After all, that was the tactic used in last year's huge attack on Sony's PlayStation Network E-Commerce site: A denial-of-service attack was used as a diversion while thieves targeted information on millions of customers. In that case, both attacks were by the same thieves. But thieves are opportunistic, and they monitor high-profile Web sites constantly. If they spot a site that's under DoS attack—for real or as a test—that's the perfect time to launch their own intrusion.

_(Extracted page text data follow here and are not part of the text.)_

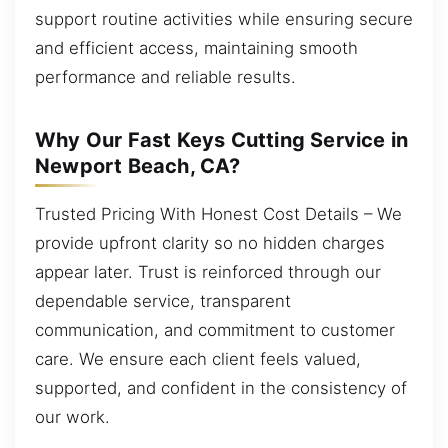
support routine activities while ensuring secure
and efficient access, maintaining smooth
performance and reliable results.
Why Our Fast Keys Cutting Service in
Newport Beach, CA?
Trusted Pricing With Honest Cost Details – We
provide upfront clarity so no hidden charges
appear later. Trust is reinforced through our
dependable service, transparent
communication, and commitment to customer
care. We ensure each client feels valued,
supported, and confident in the consistency of
our work.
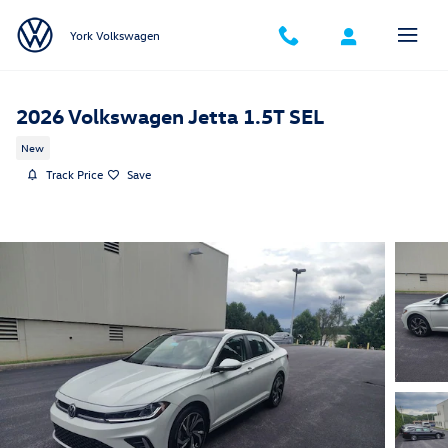
Skip to main content
York Volkswagen
2026 Volkswagen Jetta 1.5T SEL
New
Track Price
Save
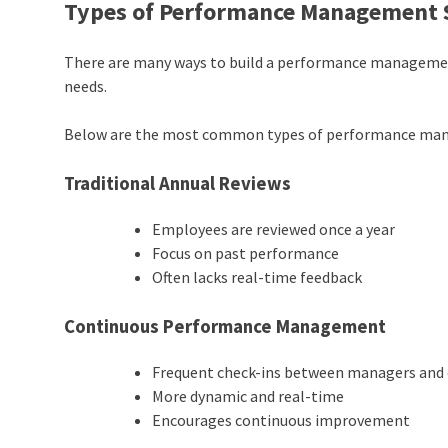
Types of Performance Management
There are many ways to build a
performance manageme
needs.
Below are the most common types of performance ma
Traditional Annual Reviews
Employees are reviewed once a year
Focus on past performance
Often lacks real-time feedback
Continuous Performance Management
Frequent check-ins between managers and
More dynamic and real-time
Encourages continuous improvement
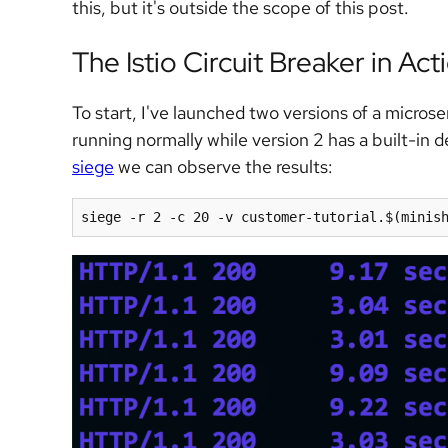
this, but it's outside the scope of this post.
The Istio Circuit Breaker in Act
To start, I've launched two versions of a micros
running normally while version 2 has a built-in d
siege
we can observe the results:
siege -r 2 -c 20 -v customer-tutorial.
$(
minis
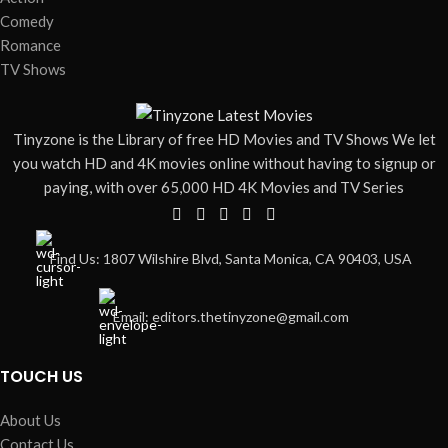
online
online
Comedy
Romance
TV Shows
Tinyzone is the Library of free HD Movies and TV Shows We let
you watch HD and 4K movies online without having to signup or
paying, with over 65,000 HD 4K Movies and TV Series
Find Us: 1807 Wilshire Blvd, Santa Monica, CA 90403, USA
Email: editors.thetinyzone@gmail.com
TOUCH US
About Us
Contact Us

But that's not the only problem with surprise pen-test attacks, especially for retail chains. There are definitely wrong times for a retailer to get a surprise attack: during a major online sale or promotion, for example, or while newly upgraded equipment is coming online after a planned outage. The point of pen testing is to identify ongoing vulnerabilities—not to interfere with business (or with getting back to business). If the test isn't coordinated with IT executives, there's no way to minimize disruption to the business.The whole idea of surprise pen testing comes from a military mindset: the "surprise" inspection (which usually wasn't that much of a surprise anyway). But no senior officer would launch a surprise inspection if there was any chance that a base would be under actual assault—and E-Commerce sites are always at risk. Surprise inspections were a reasonable model for testing datacenter security in pre-Internet days. Today, that model is all wrong.

That doesn't mean pen testing can't work. But it means the pen test has to be coordinated with someone in the CIO's office who can keep a secret (preferably someone who would like to see Security and Operations people sweating) and can quietly supervise the test—and tell the CIO to call a halt if things get out of hand.

That supervisor would make sure the test window isn't at a bad time for the business, would know in advance the exact time and scope of the test, and would monitor response to make sure that's the only attack going on. And forget about getting an E-mail with results days later—that pen-test supervisor should be on the phone with the security company all through the test.

If a planned DDoS pen test suddenly starts getting access to customer information, then either the tester has gone out of scope or another attacker has jumped in. If the pen test is supposed to attack security for one group of servers and a different group starts throwing up alerts, something is very wrong.

That's exactly the type of thing someone inside the IT organization should be watching for, and it can't happen if the pen test is a true surprise. And if it's a true surprise, you're always at risk for a nightmare scenario: some inexperienced IT operations guy who sees a massive attack in progress decides to play hero, and turns a routine test into a full-scale outage.

Besides, there's a host of other issues that surprise pen testing drags in today—things that weren't an issue even a decade ago. Suppose the pen tester gets access to payment-card information. Does that trigger PCI problems? What if it's personal information of customers? Are there state laws or federal regulations that kick in? Remember, pen testing by its nature mimics what thieves do, and that involves going in unexpected directions—sometimes unexpected by even the testers. You don't want to turn a routine test into an FTC fine or PCI assessment failure, either.

Again, there's nothing wrong with keeping pen tests a secret from your security and ops people. Will that make them a little paranoid? Sure, but they should be a little paranoid when it comes to security. But forget about random timing and scope. There's too much risk for the business.

When the top of the IT food chain doesn't know what's going on, there's no such thing as a nice surprise.